* **Task details**
Reproduce each line below precisely. Drop the pictures.

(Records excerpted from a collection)
╔══

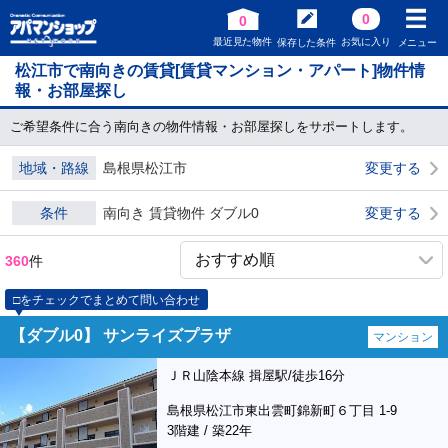
0
0
最近見た物件
お気に入り
保存した条件
メニュー
松江市で南向きの賃貸[賃貸マンション・アパート]物件情
報・お部屋探し
ご希望条件に合う南向きの物件情報・お部屋探しをサポートします。
地域・路線
島根県松江市
変更する
条件
南向き 賃貸物件 ダブル0
変更する
360
件
□をチェックでまとめて問い合わせ
【ダブル0】 サンライズプラザ
マンション
ＪＲ山陰本線 揖屋駅/徒歩16分
島根県松江市東出雲町錦新町６丁目 1-9
3階建 / 築22年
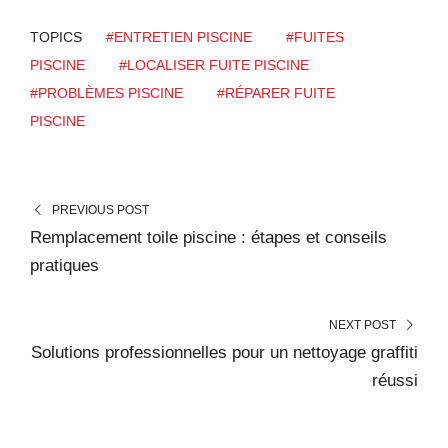
TOPICS
#ENTRETIEN PISCINE
#FUITES
PISCINE
#LOCALISER FUITE PISCINE
#PROBLÈMES PISCINE
#RÉPARER FUITE
PISCINE
PREVIOUS POST
Remplacement toile piscine : étapes et conseils
pratiques
NEXT POST
Solutions professionnelles pour un nettoyage graffiti
réussi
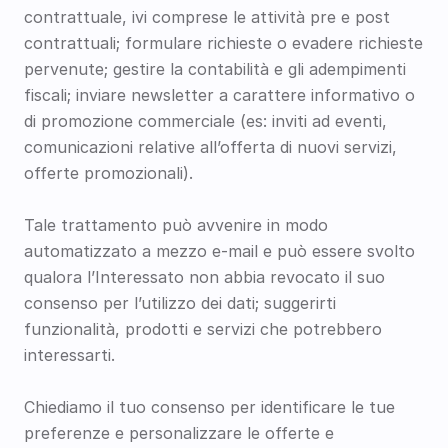
contrattuale, ivi comprese le attività pre e post 
contrattuali; formulare richieste o evadere richieste 
pervenute; gestire la contabilità e gli adempimenti 
fiscali; inviare newsletter a carattere informativo o 
di promozione commerciale (es: inviti ad eventi, 
comunicazioni relative all’offerta di nuovi servizi, 
offerte promozionali).
Tale trattamento può avvenire in modo 
automatizzato a mezzo e-mail e può essere svolto 
qualora l’Interessato non abbia revocato il suo 
consenso per l’utilizzo dei dati; suggerirti 
funzionalità, prodotti e servizi che potrebbero 
interessarti.
Chiediamo il tuo consenso per identificare le tue 
preferenze e personalizzare le offerte e 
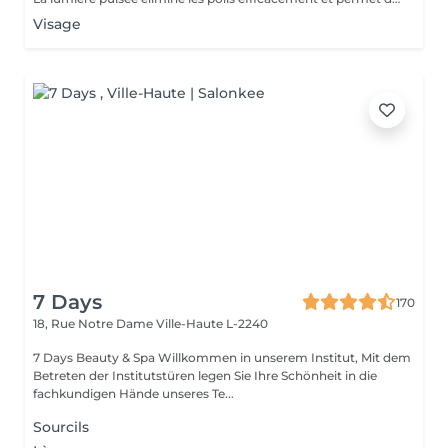
Visage
7 Days
170
18, Rue Notre Dame
Ville-Haute L-2240
7 Days Beauty & Spa Willkommen in unserem Institut, Mit dem
Betreten der Institutstüren legen Sie Ihre Schönheit in die
fachkundigen Hände unseres Te...
Sourcils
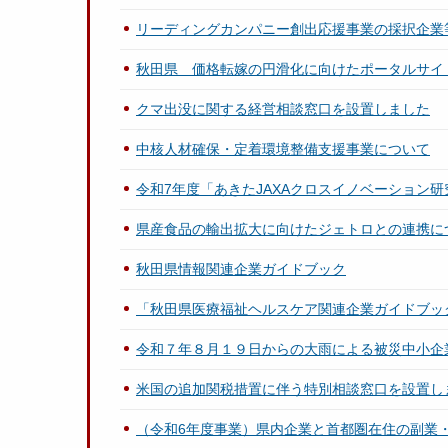
リーディングカンパニー創出応援事業の採択企業
秋田県 価格転嫁の円滑化に向けたポータルサイ
クマ出没に関する経営相談窓口を設置しました
中核人材確保・定着環境整備支援事業について
令和7年度「あきたJAXAクロスイノベーション
県産食品の輸出拡大に向けたジェトロとの連携に
秋田県情報関連企業ガイドブック
「秋田県医療福祉ヘルスケア関連企業ガイドブッ
令和７年８月１９日からの大雨による被災中小企
米国の追加関税措置に伴う特別相談窓口を設置し
（令和6年度事業）県内企業と首都圏在住の副業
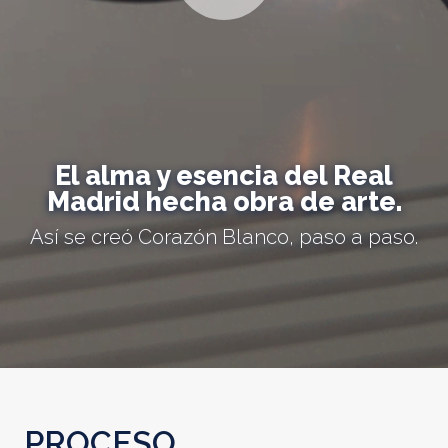
El alma y esencia del Real
Madrid hecha obra de arte.
Así se creó Corazón Blanco, paso a paso.
PROCESO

╚══

* **Finished task**
0
0
最近見た物件
お気に入り
保存した条件
メニュー
松江市で南向きの賃貸[賃貸マンション・アパート]物件情
報・お部屋探し
ご希望条件に合う南向きの物件情報・お部屋探しをサポートします。
地域・路線
島根県松江市
変更する
条件
南向き 賃貸物件 ダブル0
変更する
360
件
□をチェックでまとめて問い合わせ
【ダブル0】 サンライズプラザ
マンション
ＪＲ山陰本線 揖屋駅/徒歩16分
島根県松江市東出雲町錦新町６丁目 1-9
3階建 / 築22年
TOPICS
#ENTRETIEN PISCINE
#FUITES
PISCINE
#LOCALISER FUITE PISCINE
#PROBLÈMES PISCINE
#RÉPARER FUITE
PISCINE
PREVIOUS POST
Remplacement toile piscine : étapes et conseils
pratiques
NEXT POST
Solutions professionnelles pour un nettoyage graffiti
réussi
contrattuale, ivi comprese le attività pre e post 
contrattuali; formulare richieste o evadere richieste 
pervenute; gestire la contabilità e gli adempimenti 
fiscali; inviare newsletter a carattere informativo o 
di promozione commerciale (es: inviti ad eventi, 
comunicazioni relative all’offerta di nuovi servizi, 
offerte promozionali).
Tale trattamento può avvenire in modo 
automatizzato a mezzo e-mail e può essere svolto 
qualora l’Interessato non abbia revocato il suo 
consenso per l’utilizzo dei dati; suggerirti 
funzionalità, prodotti e servizi che potrebbero 
interessarti.
Chiediamo il tuo consenso per identificare le tue 
preferenze e personalizzare le offerte e 
Visage
7 Days
170
18, Rue Notre Dame
Ville-Haute L-2240
7 Days Beauty & Spa Willkommen in unserem Institut, Mit dem
Betreten der Institutstüren legen Sie Ihre Schönheit in die
fachkundigen Hände unseres Te...
Sourcils
リーディングカンパニー創出応援事業の採択企業
秋田県 価格転嫁の円滑化に向けたポータルサイ
クマ出没に関する経営相談窓口を設置しました
中核人材確保・定着環境整備支援事業について
令和7年度「あきたJAXAクロスイノベーション
県産食品の輸出拡大に向けたジェトロとの連携に
秋田県情報関連企業ガイドブック
「秋田県医療福祉ヘルスケア関連企業ガイドブッ
令和７年８月１９日からの大雨による被災中小企
米国の追加関税措置に伴う特別相談窓口を設置し
（令和6年度事業）県内企業と首都圏在住の副業
El alma y esencia del Real
Madrid hecha obra de arte.
Así se creó Corazón Blanco, paso a paso.
PROCESO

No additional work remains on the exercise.